The smallest lighthugger in production, close to the practical lower size limit, is the Evelantar-class staryacht, whose unfueled mass is 5,451 tons. It is propelled by a Nucleodyne Thrust Applications antimatter pion drive, with fusion supplementation for lower velocities, giving it a maximum cruising speed of 0.9 c.

The mass ratio, including operational safety margin, of the NTA pion drive – the ratio between its fueled mass and its unfueled mass – is 25; but since a lighthugger in many cases cannot guarantee that it can refuel at its destination, the Evelantar is equipped to carry fuel for a two-way trip.

Thus, such a staryacht can carry up to 136,275 tons of fuel one-way, or 272,550 tons fully fueled, of which just under half is antimatter in the form of metastable metallic antideuterium. And, of course, when fueled for a two-way trip, over half of its fuel – because of the additional fuel carried as a safety margin – remains in its cryocels when it arrives at its destination.
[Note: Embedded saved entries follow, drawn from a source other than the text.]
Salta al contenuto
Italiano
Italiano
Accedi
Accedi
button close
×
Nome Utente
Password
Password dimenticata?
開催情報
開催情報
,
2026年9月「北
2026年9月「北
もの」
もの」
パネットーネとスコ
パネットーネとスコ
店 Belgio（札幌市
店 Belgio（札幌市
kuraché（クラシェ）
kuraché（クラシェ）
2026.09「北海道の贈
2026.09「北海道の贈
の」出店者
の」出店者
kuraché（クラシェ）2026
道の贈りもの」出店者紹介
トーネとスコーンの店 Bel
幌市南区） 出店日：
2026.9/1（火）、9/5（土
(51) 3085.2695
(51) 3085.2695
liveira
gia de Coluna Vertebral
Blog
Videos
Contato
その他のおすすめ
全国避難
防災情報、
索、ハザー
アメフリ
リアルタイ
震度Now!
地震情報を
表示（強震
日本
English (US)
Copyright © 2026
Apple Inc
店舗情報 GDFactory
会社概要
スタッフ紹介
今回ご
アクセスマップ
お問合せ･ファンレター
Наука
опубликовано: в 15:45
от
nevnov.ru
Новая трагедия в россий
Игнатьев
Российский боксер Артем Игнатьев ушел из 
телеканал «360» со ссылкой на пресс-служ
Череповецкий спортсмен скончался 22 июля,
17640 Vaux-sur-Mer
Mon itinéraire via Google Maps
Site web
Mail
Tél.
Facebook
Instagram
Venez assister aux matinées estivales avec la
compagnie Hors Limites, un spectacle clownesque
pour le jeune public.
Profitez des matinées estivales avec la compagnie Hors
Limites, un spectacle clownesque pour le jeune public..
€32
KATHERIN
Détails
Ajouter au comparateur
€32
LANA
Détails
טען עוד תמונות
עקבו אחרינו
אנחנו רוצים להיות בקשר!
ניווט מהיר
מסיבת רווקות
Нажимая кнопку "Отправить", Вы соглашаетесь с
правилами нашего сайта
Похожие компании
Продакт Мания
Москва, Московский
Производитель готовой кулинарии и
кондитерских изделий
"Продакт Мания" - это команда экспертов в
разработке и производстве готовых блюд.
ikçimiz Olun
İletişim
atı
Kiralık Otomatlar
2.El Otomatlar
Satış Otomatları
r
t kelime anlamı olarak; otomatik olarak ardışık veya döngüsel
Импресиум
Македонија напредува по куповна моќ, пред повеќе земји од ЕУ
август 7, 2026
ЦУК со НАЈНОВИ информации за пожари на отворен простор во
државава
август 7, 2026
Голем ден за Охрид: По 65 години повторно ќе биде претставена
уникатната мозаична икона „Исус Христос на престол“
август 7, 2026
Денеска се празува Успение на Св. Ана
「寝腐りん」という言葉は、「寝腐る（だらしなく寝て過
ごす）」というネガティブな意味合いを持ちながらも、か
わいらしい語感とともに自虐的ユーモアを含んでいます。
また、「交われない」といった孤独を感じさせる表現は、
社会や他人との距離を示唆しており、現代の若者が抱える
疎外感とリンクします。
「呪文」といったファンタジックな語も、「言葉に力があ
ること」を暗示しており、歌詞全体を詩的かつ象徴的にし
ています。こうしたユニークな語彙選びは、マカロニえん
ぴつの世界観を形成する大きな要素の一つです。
Such an amount of matter/antimatter fuel would, if detonated, produce an explosion of approximately 2.6 teratons. In orbit of a garden world, this would be sufficient to create massive earthquakes and volcanism, megatsunamis, global wildfires, major atmospheric damage, and a high-probability extinction-level event, in addition to the radiation effects. These radiation effects and indirect impulsive shock would also be lethal to any habitats or drifts within tens of thousands of miles of the explosion. And this is the fuel mass of the smallest production lighthugger.

While the probability of a cryocel containment-safety systems failure is infinitesimal, the magnitude of these consequences – along with the possibility of deliberate sabotage or the use of lighthugger fuel as a terror weapon – is sufficient for virtually all civilized systems to restrict lighthuggers to far outer-system ports of call.